The claimant contended that she and her husband had permanently separated.

However, HMRC submitted that checks showed that the husband had the same address as the claimant for PAYE, tax and social security purposes, had applied for credit from that address and was jointly liable with her on the mortgage over the property so that:

“as a consequence HMRC had to consider whether [the claimant and her husband] were living together as husband and wife”.

In setting aside the tribunal’s decision, Upper tribunal Judge Ovey says that:

“I do not need to consider the separation test in detail, given HMRC’s support for this appeal.  It has recently been considered by the Upper Tribunal in HMRC v. PD [2012] UKUT 230 (AAC) and DG v. HMRC (TC) [2013] UKUT 0631 (AAC), in both of which cases it was decided that a married couple living in the same house were separated for the purposes of s.3(3) and (5A).”

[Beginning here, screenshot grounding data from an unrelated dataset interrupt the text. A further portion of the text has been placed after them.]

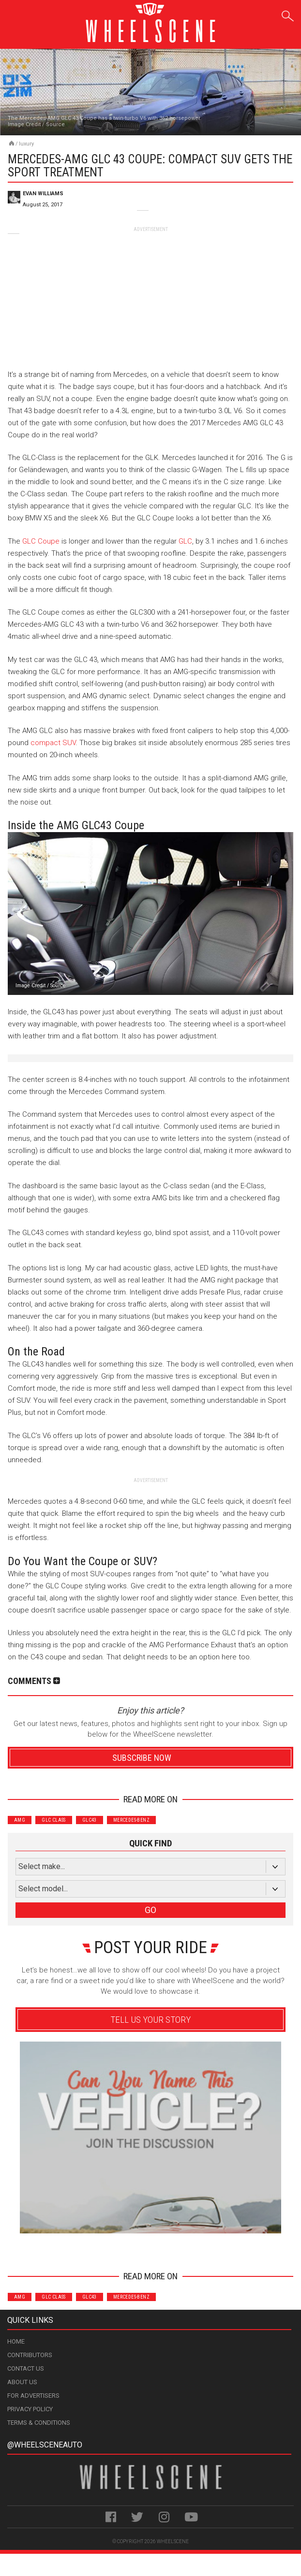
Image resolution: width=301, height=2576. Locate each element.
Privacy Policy (30, 2409)
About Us (22, 2382)
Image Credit (24, 124)
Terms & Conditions (38, 2422)
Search (288, 14)
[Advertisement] (150, 293)
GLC (185, 541)
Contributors (29, 2355)
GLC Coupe (41, 541)
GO (150, 1910)
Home (16, 2341)
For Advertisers (33, 2395)
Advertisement (151, 2246)
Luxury (26, 143)
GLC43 (89, 1820)
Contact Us (25, 2368)
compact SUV (52, 742)
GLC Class (54, 1820)
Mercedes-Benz (131, 1820)
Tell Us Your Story (150, 2019)
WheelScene (173, 2541)
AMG (19, 1820)
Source (55, 124)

However, she adds that caution should be exercised as to reliance on the “financial footprint” where the question concerns separation between a husband and wife:

“Financial support may be significant when considering whether an unmarried couple have a relationship akin to that of husband and wife living together. In the converse case of separation between husband and wife, it is very likely that there will have been financial support and dependence, or interdependence, taking such forms as a joint mortgage, joint bank accounts, joint names on utility bills and so on. 

The fact that names may not have been changed may be attributable as much to inertia as to lack of separation, at least where there is no immediate practical consequence.  In the case of a joint mortgage it may well not readily be possible to remove one party from the mortgage.  The continued use of the former matrimonial home as an address for official correspondence and other postal purposes may also be explained by practical convenience, especially if, as the claimant says is the case here, one party has no convenient alternative permanent address.”

In its statement of reasons, the tribunal said:

“In cases of this nature the onus is very definitely on the appellant to satisfy the revenue and the tribunal that she was likely to be permanently separated from her husband in order to be able to claim tax credits in a single capacity.

 A mere written statement that her husband was living in a caravan or staying with friends is insufficient to discharge the burden that rests with her.  She was given the opportunity to present information to show her financial independence which would have persisted (sic) the revenue in reaching a decision.  She did not avail herself of that opportunity.”

However, Judge Ovey holds that in this the tribunal had erred as the onus was on HMRC to show that the claimant had not separated given that the decision was to terminate an award of tax credits and was not a decision on a new claim. 

Instead, Judge Ovey makes the decision which the tribunal ought to have given namely, that the respondent did not discharge the burden of showing that the Appellant did not satisfy the entitlement conditions for tax credits as a single person in the tax year 2010-2011 so that the appeal against the HMRC’s is allowed.